**THE PROBLEM:** Please return exactly the lines below that run from the line with "Umowy zlecenia i B2B pod lupą. PIP" through the end of the listing, both included, but not the pictures.

**GIVEN ENTRIES:**
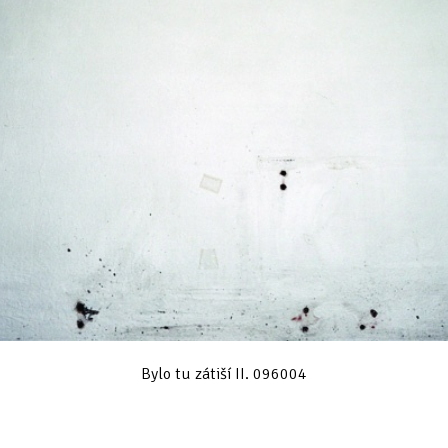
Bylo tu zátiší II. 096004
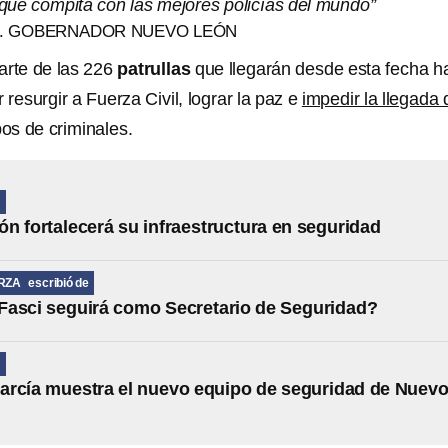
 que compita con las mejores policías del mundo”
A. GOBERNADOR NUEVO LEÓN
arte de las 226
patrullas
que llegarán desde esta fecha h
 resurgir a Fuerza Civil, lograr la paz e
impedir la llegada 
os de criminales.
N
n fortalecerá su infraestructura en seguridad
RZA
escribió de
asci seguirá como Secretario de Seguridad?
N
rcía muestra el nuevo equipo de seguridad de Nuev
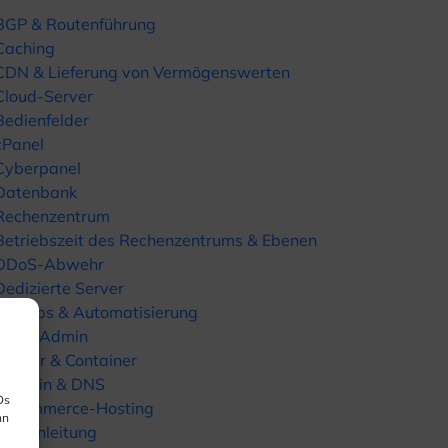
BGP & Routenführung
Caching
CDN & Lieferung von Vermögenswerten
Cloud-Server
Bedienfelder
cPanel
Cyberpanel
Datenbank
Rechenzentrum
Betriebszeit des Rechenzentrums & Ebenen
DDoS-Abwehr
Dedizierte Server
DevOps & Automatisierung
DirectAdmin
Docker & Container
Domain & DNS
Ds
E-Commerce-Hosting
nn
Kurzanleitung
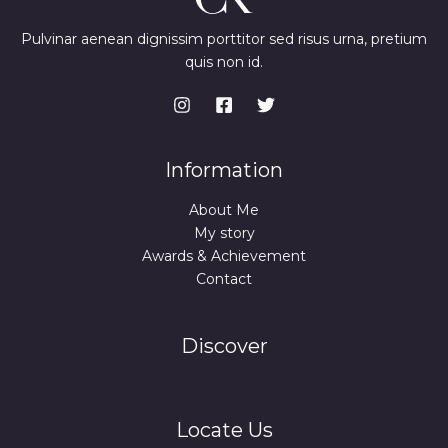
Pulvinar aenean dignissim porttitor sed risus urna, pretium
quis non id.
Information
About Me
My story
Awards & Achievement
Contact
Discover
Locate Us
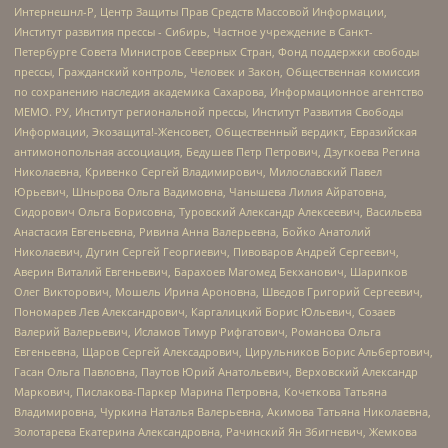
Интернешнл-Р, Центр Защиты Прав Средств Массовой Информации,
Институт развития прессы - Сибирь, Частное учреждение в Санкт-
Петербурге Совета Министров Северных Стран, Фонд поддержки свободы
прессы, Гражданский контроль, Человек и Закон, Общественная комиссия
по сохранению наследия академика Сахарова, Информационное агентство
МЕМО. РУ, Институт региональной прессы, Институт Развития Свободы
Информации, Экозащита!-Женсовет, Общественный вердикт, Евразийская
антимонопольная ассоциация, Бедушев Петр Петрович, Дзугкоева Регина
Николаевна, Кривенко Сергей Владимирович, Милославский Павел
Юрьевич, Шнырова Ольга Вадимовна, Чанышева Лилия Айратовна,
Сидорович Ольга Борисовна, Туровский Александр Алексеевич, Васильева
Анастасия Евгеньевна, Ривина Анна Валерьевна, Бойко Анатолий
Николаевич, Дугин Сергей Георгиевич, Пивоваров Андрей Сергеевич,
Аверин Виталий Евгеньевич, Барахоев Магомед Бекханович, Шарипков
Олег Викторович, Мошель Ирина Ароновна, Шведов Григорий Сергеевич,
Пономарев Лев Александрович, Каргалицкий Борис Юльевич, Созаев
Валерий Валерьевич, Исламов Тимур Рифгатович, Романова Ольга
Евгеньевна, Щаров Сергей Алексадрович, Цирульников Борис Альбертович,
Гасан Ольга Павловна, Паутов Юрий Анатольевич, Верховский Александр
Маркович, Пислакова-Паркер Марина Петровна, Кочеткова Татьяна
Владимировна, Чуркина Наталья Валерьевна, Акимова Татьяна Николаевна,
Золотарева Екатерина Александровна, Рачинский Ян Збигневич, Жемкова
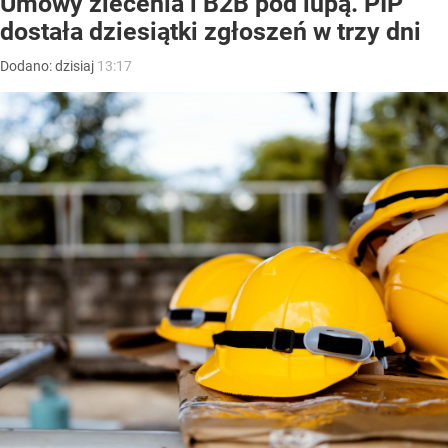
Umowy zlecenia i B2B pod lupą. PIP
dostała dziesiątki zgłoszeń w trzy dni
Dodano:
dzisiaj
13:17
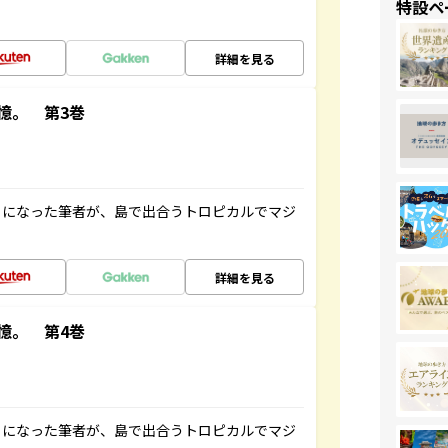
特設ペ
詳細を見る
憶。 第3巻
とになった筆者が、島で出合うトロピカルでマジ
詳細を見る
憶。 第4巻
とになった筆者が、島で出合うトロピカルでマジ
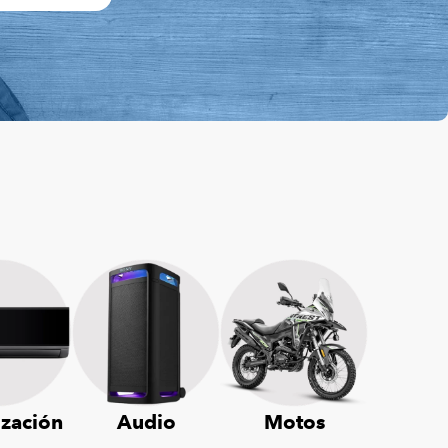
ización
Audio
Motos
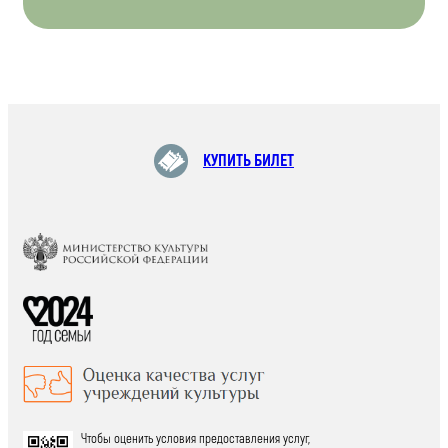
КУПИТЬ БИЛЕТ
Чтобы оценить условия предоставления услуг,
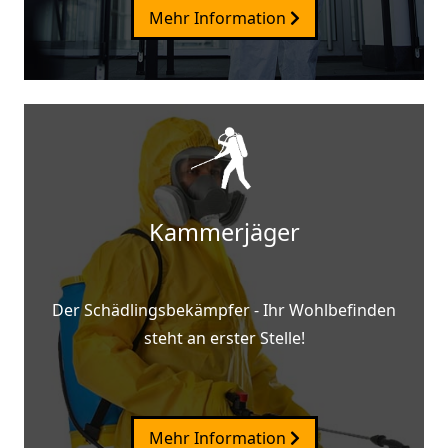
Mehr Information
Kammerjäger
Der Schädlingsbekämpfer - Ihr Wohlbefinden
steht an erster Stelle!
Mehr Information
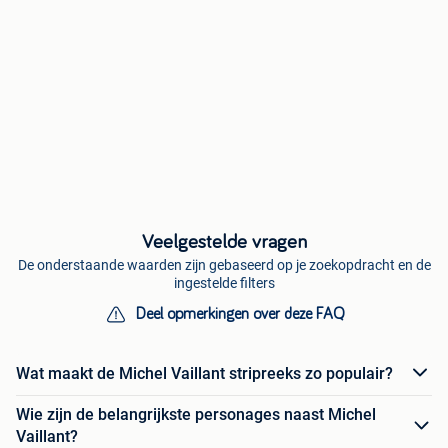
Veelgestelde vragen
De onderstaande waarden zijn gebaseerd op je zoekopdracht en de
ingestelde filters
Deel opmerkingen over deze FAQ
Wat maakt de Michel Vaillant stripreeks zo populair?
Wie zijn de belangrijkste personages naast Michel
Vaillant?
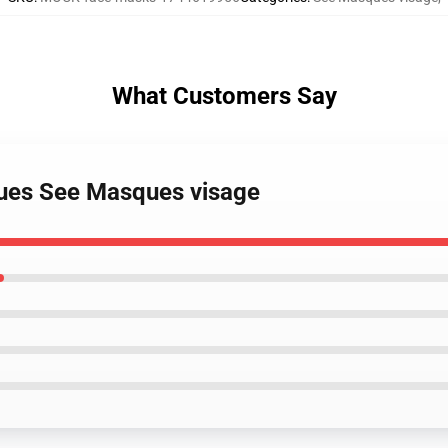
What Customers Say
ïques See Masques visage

**RESULT FOR THIS EXERCISE:**
Umowy zlecenia i B2B pod lupą. PIP
dostała dziesiątki zgłoszeń w trzy dni
Dodano:
dzisiaj
13:17
特設ペ
詳細を見る
憶。 第3巻
とになった筆者が、島で出合うトロピカルでマジ
詳細を見る
憶。 第4巻
とになった筆者が、島で出合うトロピカルでマジ
ización
Audio
Motos
КУПИТЬ БИЛЕТ
Чтобы оценить условия предоставления услуг,
Mehr Information
Kammerjäger
Der Schädlingsbekämpfer - Ihr Wohlbefinden
steht an erster Stelle!
Mehr Information
Veelgestelde vragen
De onderstaande waarden zijn gebaseerd op je zoekopdracht en de
ingestelde filters
Deel opmerkingen over deze FAQ
Wat maakt de Michel Vaillant stripreeks zo populair?
Wie zijn de belangrijkste personages naast Michel
Vaillant?
What Customers Say
ïques See Masques visage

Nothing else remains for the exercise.